TMP1=$(mktemp -t work1-XXXXXX)
TMP2=$(mktemp -t work2-XXXXXX)
TMP1_UBUNTU=$(mktemp -t work1u-XXXXXX)
TMP2_UBUNTU=$(mktemp -t work2u-XXXXXX)
if [ ! -x "scripts/yearly-report" ]; then
    echo "Please run this from the top-level directory of Ubuntu CVE Tracker"
    exit 1
fi

git_rewind ()
{
    local changed count

    count=0
    changed="$1"
    while :; do
        git checkout -q $(git rev-list  -1  --before="$changed" master) && break
        changed=$(date +%Y-%m-%d -d "$changed - 1 day")
        count=$(( count + 1 ))
        if [ "$count" -gt 32 ]; then
            echo "Eeek, rewound from $1 past $changed.  Something is wrong."
            exit 1
        fi
    done
    #echo "rewound to $changed"
}


echo "Rewinding git tree for stats..." >&2
# Locate the last day something changed
git_rewind "$REP_YEAR-01-01"
# Gather stats at the time
$SCRIPTS/check-cves --known > "$TMP1"
$SCRIPTS/check-cves --known --skip-nfu > "$TMP1_UBUNTU"

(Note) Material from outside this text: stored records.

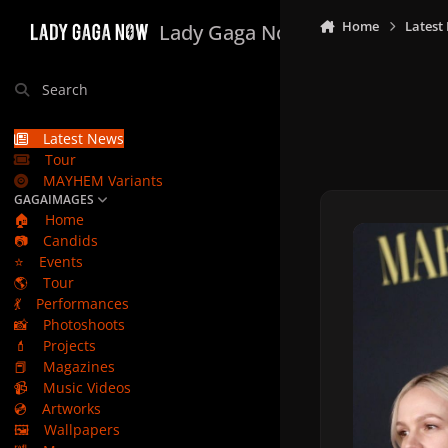
Skip to content
Home
Latest
Lady Gaga Now
Search
Latest News
Tour
MAYHEM Variants
GAGAIMAGES
🏠
Home
📷
Candids
⭐
Events
🌎
Tour
💃
Performances
📸
Photoshoots
💄
Projects
📕
Magazines
📹
Music Videos
💿
Artworks
🖼️
Wallpapers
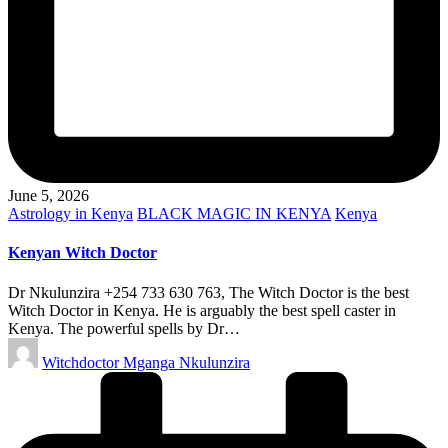
June 5, 2026
Posted
Astrology in Kenya
BLACK MAGIC IN KENYA
Kenya
in
Kenyan Witch Doctor
Dr Nkulunzira +254 733 630 763, The Witch Doctor is the best
Witch Doctor in Kenya. He is arguably the best spell caster in
Kenya. The powerful spells by Dr…
Posted
Witchdoctor Mganga Nkulunzira
by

echo "Fast-forwarding git tree for stats..." >&2
# Fast-forward to end of year
git checkout -q master
git_rewind "$REP_YEAR-12-31"
$SCRIPTS/check-cves --known > "$TMP2"
$SCRIPTS/check-cves --known --skip-nfu > "$TMP2_UBUNTU"

echo "Returning git tree to present-day..." >&2
# Get back to normal
git checkout -q master

# Calculate difference
TRIAGED=$(diff -u "$TMP1" "$TMP2" | grep '^+CVE' | wc -l)
rm -f "$TMP1" "$TMP2"
FOR_US=$(diff -u "$TMP1_UBUNTU" "$TMP2_UBUNTU" | grep '^+CVE' | wc -l)
rm -f "$TMP1_UBUNTU" "$TMP2_UBUNTU"
rm -rf "$SCRIPTS"

# Report!
echo ""
echo "In the year of $REP_YEAR, the Ubuntu Security team:"
echo " * $PUBLISHED"
echo " * Triaged $TRIAGED public security vulnerability reports, retaining the $FOR_US that applied to Ubuntu."